== INFORMATION GIVEN ==

-----

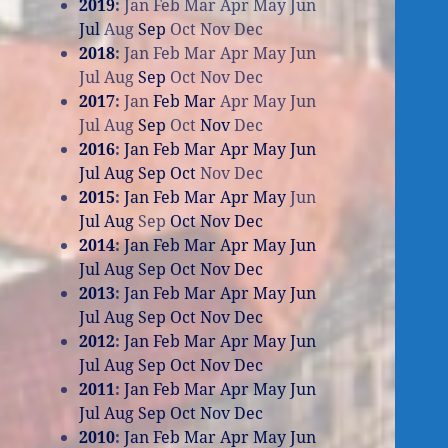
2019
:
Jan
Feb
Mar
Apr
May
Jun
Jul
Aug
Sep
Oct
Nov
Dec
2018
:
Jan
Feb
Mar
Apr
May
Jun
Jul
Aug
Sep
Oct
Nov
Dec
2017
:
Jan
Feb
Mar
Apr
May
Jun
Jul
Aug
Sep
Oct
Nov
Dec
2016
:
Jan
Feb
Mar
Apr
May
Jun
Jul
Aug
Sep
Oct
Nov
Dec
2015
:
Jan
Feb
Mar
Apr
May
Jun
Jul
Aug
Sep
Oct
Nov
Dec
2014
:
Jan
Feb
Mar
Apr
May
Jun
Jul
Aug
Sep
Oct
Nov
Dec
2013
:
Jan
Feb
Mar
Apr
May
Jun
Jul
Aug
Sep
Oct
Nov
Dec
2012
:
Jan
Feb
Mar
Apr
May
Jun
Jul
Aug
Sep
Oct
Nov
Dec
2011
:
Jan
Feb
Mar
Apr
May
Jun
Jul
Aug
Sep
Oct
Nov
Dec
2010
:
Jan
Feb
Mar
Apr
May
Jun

-----

== DESCRIPTION OF THE TASK ==
The records above should be written out exactly, and the images dropped.

== RESULT FOR THIS EXERCISE ==
2019
:
Jan
Feb
Mar
Apr
May
Jun
Jul
Aug
Sep
Oct
Nov
Dec
2018
:
Jan
Feb
Mar
Apr
May
Jun
Jul
Aug
Sep
Oct
Nov
Dec
2017
:
Jan
Feb
Mar
Apr
May
Jun
Jul
Aug
Sep
Oct
Nov
Dec
2016
:
Jan
Feb
Mar
Apr
May
Jun
Jul
Aug
Sep
Oct
Nov
Dec
2015
:
Jan
Feb
Mar
Apr
May
Jun
Jul
Aug
Sep
Oct
Nov
Dec
2014
:
Jan
Feb
Mar
Apr
May
Jun
Jul
Aug
Sep
Oct
Nov
Dec
2013
:
Jan
Feb
Mar
Apr
May
Jun
Jul
Aug
Sep
Oct
Nov
Dec
2012
:
Jan
Feb
Mar
Apr
May
Jun
Jul
Aug
Sep
Oct
Nov
Dec
2011
:
Jan
Feb
Mar
Apr
May
Jun
Jul
Aug
Sep
Oct
Nov
Dec
2010
:
Jan
Feb
Mar
Apr
May
Jun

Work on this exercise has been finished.